[DATASET RECORDS Boundary: Start]
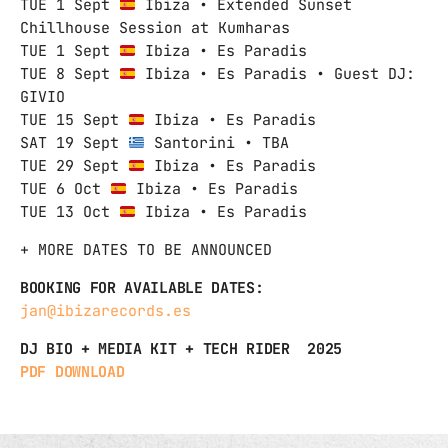
TUE 1 Sept
Ibiza • Extended Sunset
Chillhouse Session at Kumharas
TUE 1 Sept
Ibiza • Es Paradis
TUE 8 Sept
Ibiza • Es Paradis • Guest DJ:
GIVIO
TUE 15 Sept
Ibiza • Es Paradis
SAT 19 Sept
Santorini • TBA
TUE 29 Sept
Ibiza • Es Paradis
TUE 6 Oct
Ibiza • Es Paradis
TUE 13 Oct
Ibiza • Es Paradis
+ MORE DATES TO BE ANNOUNCED
BOOKING FOR AVAILABLE DATES:
jan@ibizarecords.es
DJ BIO + MEDIA KIT + TECH RIDER 2025
PDF DOWNLOAD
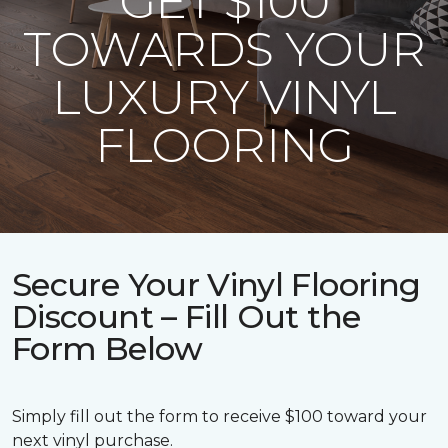
GET $100
TOWARDS YOUR
LUXURY VINYL
FLOORING
Secure Your Vinyl Flooring
Discount – Fill Out the
Form Below
Simply fill out the form to receive $100 toward your
next vinyl purchase.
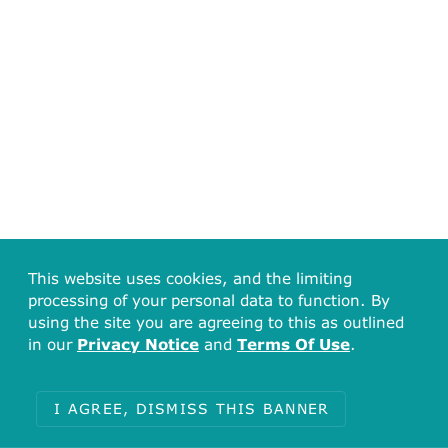
This website uses cookies, and the limiting
processing of your personal data to function. By
using the site you are agreeing to this as outlined
in our
Privacy Notice
and
Terms Of Use
.
I AGREE, DISMISS THIS BANNER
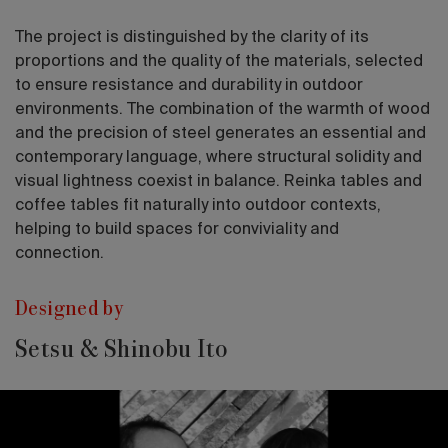
The project is distinguished by the clarity of its
proportions and the quality of the materials, selected
to ensure resistance and durability in outdoor
environments. The combination of the warmth of wood
and the precision of steel generates an essential and
contemporary language, where structural solidity and
visual lightness coexist in balance. Reinka tables and
coffee tables fit naturally into outdoor contexts,
helping to build spaces for conviviality and
connection.
Designed by
Setsu & Shinobu Ito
[DATASET RECORDS Boundary: End]
Repeat, exactly and with no pictures, each line from the line that holds "TUE 29 Sept" through the last line of the records above.

TASK RESULT:
TUE 29 Sept
Ibiza • Es Paradis
TUE 6 Oct
Ibiza • Es Paradis
TUE 13 Oct
Ibiza • Es Paradis
+ MORE DATES TO BE ANNOUNCED
BOOKING FOR AVAILABLE DATES:
jan@ibizarecords.es
DJ BIO + MEDIA KIT + TECH RIDER 2025
PDF DOWNLOAD
GET $100
TOWARDS YOUR
LUXURY VINYL
FLOORING
Secure Your Vinyl Flooring
Discount – Fill Out the
Form Below
Simply fill out the form to receive $100 toward your
next vinyl purchase.
This website uses cookies, and the limiting
processing of your personal data to function. By
using the site you are agreeing to this as outlined
in our
Privacy Notice
and
Terms Of Use
.
I AGREE, DISMISS THIS BANNER
The project is distinguished by the clarity of its
proportions and the quality of the materials, selected
to ensure resistance and durability in outdoor
environments. The combination of the warmth of wood
and the precision of steel generates an essential and
contemporary language, where structural solidity and
visual lightness coexist in balance. Reinka tables and
coffee tables fit naturally into outdoor contexts,
helping to build spaces for conviviality and
connection.
Designed by
Setsu & Shinobu Ito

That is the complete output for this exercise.